Was Baldwin’s implication that she was Hispanic comparable to trans-racial scandals? Could her impersonation be considered cultural appropriation?

Baldwin’s impersonation as a native Spaniard has been criticized as unethical due to the underlying implication that she is a Hispanic immigrant. Onlookers have compared Baldwin’s Spanish self-identification as comparable to those who self-identify as a different race. Is it fair, for example, to compare Hilaria Baldwin to Rachel Dolezal? While not the first instance, the exposure of the ex-NAACP chapter President, Rachel Dolezal, brought trans-racial topics into the modern consciousness. Some have compared Baldwin’s trans-national identity to Dolezal’s trans-racial identity. To others, Baldwin’s Spanish identity may have played on ethnicity and language but should not be seen as comparable to trans-racial scandals. (Baldwin has clarified that she is white, and many native Spaniards are also white.)

If Baldwin is not claiming to be a different race, why do so many people find her self-proclaimed Spanish identity and allegedly fake accent racially dishonest and unethical? Baldwin’s accented English and Spanish self-identification have effectively mimicked a Hispanic identity, which, according to the U.S. Census Bureau, denotes “a person of Cuban, Mexican, Puerto Rican, South or Central American, or other Spanish culture or origin regardless of race.” Discriminatory attitudes toward Hispanic people have permeated U.S. culture for hundreds of years. Much of this oppression was directed in the form of racism toward indigenous people and Latin Americans who spoke Spanish. Hispanophobia, or the “fear, distrust of, aversion to, hatred of, or discrimination against the Spanish language, Hispanic people, and/or Hispanic culture” is well-documented in the U.S. Though today 65% of Hispanic people in America are white, the notion that Hispanic denotes race is still common.
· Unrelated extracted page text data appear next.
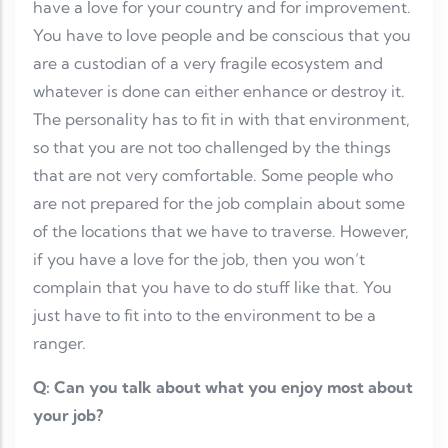
have a love for your country and for improvement.
You have to love people and be conscious that you
are a custodian of a very fragile ecosystem and
whatever is done can either enhance or destroy it.
The personality has to fit in with that environment,
so that you are not too challenged by the things
that are not very comfortable. Some people who
are not prepared for the job complain about some
of the locations that we have to traverse. However,
if you have a love for the job, then you won’t
complain that you have to do stuff like that. You
just have to fit into to the environment to be a
ranger.
Q: Can you talk about what you enjoy most about
your job?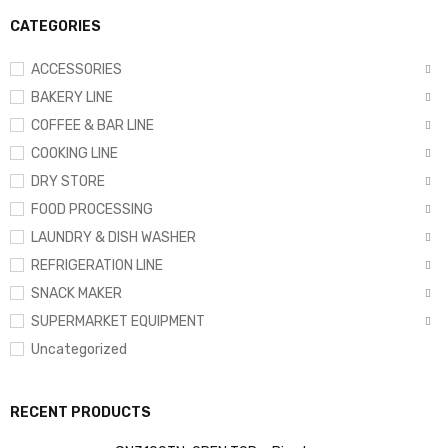
CATEGORIES
ACCESSORIES
BAKERY LINE
COFFEE & BAR LINE
COOKING LINE
DRY STORE
FOOD PROCESSING
LAUNDRY & DISH WASHER
REFRIGERATION LINE
SNACK MAKER
SUPERMARKET EQUIPMENT
Uncategorized
RECENT PRODUCTS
Experts, such as Dr. Jhonni Carr, have contended that Hispanophobia is less about language, and more about “the association of language with race, with socioeconomic status, and a lot of times with cultural values.” One modern example of associating Hispanic identity with race occurred in February 2020, when the Academy of Motion Picture Arts and Sciences mistakenly labeled Spaniard Antonio Banderas as a person of color. It should also be noted that many self-identifying Hispanic people consider their Hispanic background as part of their racial background.
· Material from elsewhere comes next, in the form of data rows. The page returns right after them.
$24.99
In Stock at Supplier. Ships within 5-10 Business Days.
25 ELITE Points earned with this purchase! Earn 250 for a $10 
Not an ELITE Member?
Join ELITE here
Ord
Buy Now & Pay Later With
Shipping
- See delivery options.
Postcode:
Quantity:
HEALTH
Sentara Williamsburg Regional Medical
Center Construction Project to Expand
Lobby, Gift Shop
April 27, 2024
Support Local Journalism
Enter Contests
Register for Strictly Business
The association of the Hispanic identity with race is commonly pointed to as the reason that Baldwin’s false identity is unethical. The woman who first called out Baldwin for faking her Spanish identity did so through an anonymous twitter account, @leniebriscoe. “Briscoe” said in a recent interview with The Daily Mail that Baldwin’s impersonation was “offensive and wrong.” Baldwin claimed that she was once stereotyped as a nanny to her children after speaking Spanish in a public park. Briscoe argued that this was offensive as that phenomenon “is something that happens to moms of color who actually have an accent.” In essence, many of Baldwin’s critics have a problem with her appropriation of the struggles which come from a Hispanic identity. Baldwin has shown that she can switch between accents depending on her mood. Baldwin’s ability to “opt-out” of a perceived Hispanic accent is an indicator of cultural appropriation since she is able to walk away from a cultural identity when it no longer suits her.

So how should we assess the morality of Baldwin’s Spanish cultural impersonation? It might be good to start by examining her potential profits, as well as the signs of cultural appropriation or dishonesty.
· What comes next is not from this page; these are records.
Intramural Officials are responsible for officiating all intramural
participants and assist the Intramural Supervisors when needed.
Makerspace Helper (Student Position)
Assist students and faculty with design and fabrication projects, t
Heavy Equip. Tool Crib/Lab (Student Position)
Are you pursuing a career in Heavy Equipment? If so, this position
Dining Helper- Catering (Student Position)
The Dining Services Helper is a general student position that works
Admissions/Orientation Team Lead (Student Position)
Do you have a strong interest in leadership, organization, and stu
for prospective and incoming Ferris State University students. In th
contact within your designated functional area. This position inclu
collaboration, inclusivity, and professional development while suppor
Did Baldwin use her false identity as a Spaniard to profit? Revisiting the comparison to Rachel Dolezal, Baldwin’s gains are hard to pin down. While Dolezal clearly used her false racial identity to pursue social and career opportunities within the NAACP, it is unclear what Baldwin has specifically sought or gained from her cultural identity. As an influencer, Baldwin relied upon her identity to build a community of followers which she could then monetize through advertising. Her self-identification with the Spanish language and culture could have contributed to the followers, popularity, and wealth she has gained, but it is hard to decipher exactly how much her Spanish identity financially and socially enriched her. Actions which are more clearly immoral might include those in which she took opportunities only afforded to her due to her perceived status as a Hispanic immigrant, such as her feature on ¡Hola! Magazine, among others.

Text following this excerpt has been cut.